Последняя роль — это роль покойника. По-моему, он сыграл ее превосходно, и она очень ему подошла. Говорю это как многоопытный ценитель чужих смертей.
Может, он попал в мусульманский рай, о котором тайно грезил? И на практике убедился, что муллы не врут, и там, в их гостеприимном раю, благоухающем фиалковыми дезодорантами, действительно текут реки, полностью состоящие из в меру охлажденного шампанского, где вздымаются горы огнедышащего плова, а сонмы дев с задницами-мандолинами развлекают новоиспеченных покойников прельстительными песнями и зажигательными танцами, а потом дарят им ночи, полные неги и страсти? Надеюсь, там все так и есть. Не то что у христиан, которым надо сначала пройти многовековую проверку в Чистилище, где с помощью сильнодействующих стиральных порошков их будут отмывать от греховной скверны. И только потом либо в ад, к чертям на сковородку, либо в рай к ангелам, с их надтреснутыми лютнями, душу изматывающими псалмами и пресной амброзией.
Корытников был сумасшедшим, чрезмерно увлекшимся философией жизни и смерти. Если о жизни и смерти думать лишь изредка, можно допустить, что это принесет некоторую пользу мыслителю. Но если думать об этом постоянно, это приведет к повреждению рассудка. Вот Корытников и свихнулся. А теперь одним сумасшедшим на свете стало меньше. И так их развелось до черта и больше. Корытников, конечно, был опасен. Он был опасен уже тем, что был непредсказуем, как все сумасшедшие. Как я не понял этого раньше?
Мертвый Корытников оказался почти нетранспортабельным. Весил он никак не меньше центнера. «Где этот негодяй так отъелся, не понимаю!» — с ненавистью бормотал я, волоча его за ноги по тропинке к запрятанному в можжевеловом кустарнике тайнику.
«Наверно, я сделал все правильно», — рассуждал я, сидя на веранде и устремив взгляд за окно, где полыхал розовыми, белыми и иными весенними цветами разросшийся фруктовый сад. А может, и не полыхал, может, мне все это казалось, потому что я не знал, какое сейчас время года. Я был как бы вне времени.
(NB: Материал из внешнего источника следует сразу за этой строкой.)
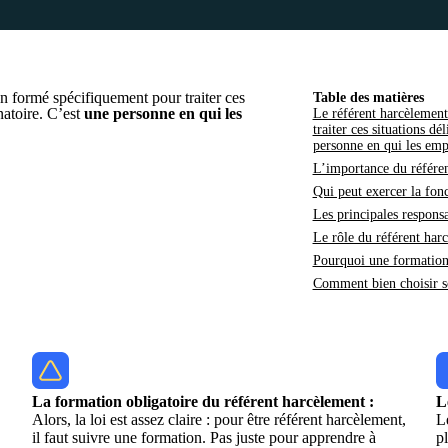
un formé spécifiquement pour traiter ces
Table des matières
natoire. C’est
une personne en qui les
Le référent harcèlement
traiter ces situations d
personne en qui les emp
L’importance du référen
Qui peut exercer la fon
Les principales respons
Le rôle du référent harc
Pourquoi une formation 
Comment bien choisir s
La formation obligatoire du référent harcèlement :
L
Alors, la loi est assez claire : pour être référent harcèlement,
Le
il faut suivre une formation. Pas juste pour apprendre à
pl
Я налил себе полный стакан первача. Выпил. С удовлетворением констатировал, что первач ничем не хуже «Мартеля», которым я накачивался в Стокгольме. На душе у меня впервые за последние месяцы было покойно. Сердце билось ровно, словно я только что вернулся из кардиологического санатория.
Мне опять припомнился Екклесиаст: «И кто скажет человеку, что будет после него под солнцем». Ну, так далеко я не заглядываю. Попробуем немного подправить высказывание, подкрепив его знаком вопроса: «И кто скажет, что будет со мной хотя бы завтра?»